I suspect now, looking back, that this particular line of inquiry was about something more than the white backlash, false prophets, and the state of Black politics. It was, in part, about me. And I suspect, if I am to be honest, this looking back is part of the ongoing work of gathering the broken pieces that I am. I needed to find my feet. Grief and bitter disappointment – the noise and whip of the whirlwind – had caused me to lose my bearings.


At the end of Imani Perry’s extraordinary book, Breathe: A Letter to My Sons, she describes her love of Easter, from the sacrifice of Lent to the passions of the cross and Resurrection. This confession comes on the heels of a beautiful account of the challenges her boys will face in a world such as ours as well as her gentle and loving effort to hand over to them the beauty and power of their inheritances. She recalls singing the hymn, “Up from the Grave He Arose,” on Easter Sunday:

He arose, with a mighty triumph over his foes.

He arose a victor from the dark domain,

and he lives forever with his saints to reign.

Perry’s account of the victory of Easter is the culmination of all that she wants to give to her boys: a kind of resilience and triumphant grit, an inheritance that equips them to face the storms, because, as James Baldwin said, the storms are always coming.

She whispers to her sons, who are no longer excited about Easter baskets and dressing in seersucker and linen on special Sunday mornings, that “I will keep taking you [to mass] because I know you will need it even if not precisely in this way: something in the wake of all this death; the eternal spring.”  The intimacy and intensity of the passage reminds me of that moment in Baldwin’s essay, “Nothing Personal,”

I have been, as the song says, ‘buked and scorned and I know that I always will be. But, my God, in that darkness, which was the lot of my ancestors and my own state, what a mighty fire burned! In that darkness of rape and degradation, that fine, flying froth and mist of blood, through all that terror and in all that helplessness, a living soul moved and refused to die….

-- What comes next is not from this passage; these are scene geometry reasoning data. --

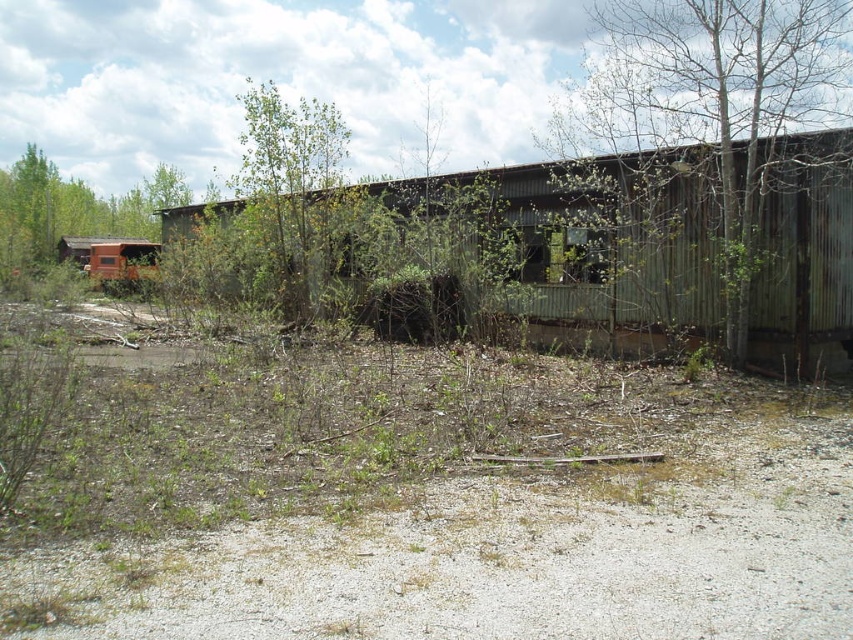 You are standing at the point closest to the weathered corrugated metal structure in the image. Which point, point [677,536] or point [798,122], is closer to you?

Point [677,536] is in front of point [798,122], so it is closer to you.

You are standing in front of the weathered metal structure and want to determine the relative positions of two points marked in the scene. Which point, point [619,570] or point [49,252], is closer to you?

Point [619,570] is closer to the camera than point [49,252].

You are a gardener who wants to plant a new flower bed between the dull brown dirt at center and the green leafy tree at center. Which area has more space available for planting?

The dull brown dirt at center is thinner than the green leafy tree at center, so there is more space available in the area of the green leafy tree at center for planting.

She gives her babies the armor of love.

The confrontation with the ugliness and evils of our world, and the madness that results, demand something of us. Something more. Something rooted in a heritage that belongs to all of us: that eternal spring. This is not a guarantee that all will be well; that in the end darkness will give way to light. Spring always comes. So does winter.  But Perry guides the eyes of her sons, and her readers, not only to what was and is, but to what is possible, to the as-yet, and that imagining becomes the basis for a different kind of orientation to the world, what she calls a revolutionary possibility. We are more than our circumstances. We are more than what the world says about us.  Just look at how we got over and fly!

Mine is an abiding faith in the capacity of everyday, ordinary people to be otherwise and in our ability, no matter the evils that threaten to overwhelm, to fight for a more just world. That faith isn’t naïve or a fantastical evasion of the ugliness of human beings. It reflects my willingness to run ahead of the evidence, to see beyond the limit conditions of my current experience, and to ready myself to act on behalf of something not yet in existence. It is also part of my inheritance: a faith bequeathed to me by those unknown souls who survived the absurdity of the American project when they could have easily chosen death.

Americans find themselves, and there is no reasonable way to deny this, in a moment of profound crisis. The country is changing, and the substance of that transformation is not clear. Americans are divided and those divisions go well beyond ideological differences. They cut to the marrow of the bone. Too often we see each other as enemies. Disagreement is saturated with contempt. Mutuality drowns in the bitterness of our public discourse. The sense of common purpose and public good has been thrown into the trash bin as we huddle in our silos. Race shadows it all. Great replacement theory, panic and terror around demographic shifts, assaults on voting rights and affirmative action, bitter debates about American history. We find ourselves living among men and women, once again, mad with the fever of a distorted view of liberty and willing to throw away this entire experiment in democracy as they cling to their racial fantasies. Hubris clogs the nation’s throat.

The answer to the troubles in this country, as it has always been, rests with the willingness of everyday people to fight for democracy. Not to outsource that struggle to so-called prophets and heroes but with the realization that the salvation of democracy itself requires, in part, “the creation of personal attitudes in individual human beings” that affirm the dignity and standing of all people. It requires that we understand that democratic flourishing cannot be in John Dewey’s words “separated from the individual attitudes so deep-seated as to constitute character.”We must be the kinds of people democracies require.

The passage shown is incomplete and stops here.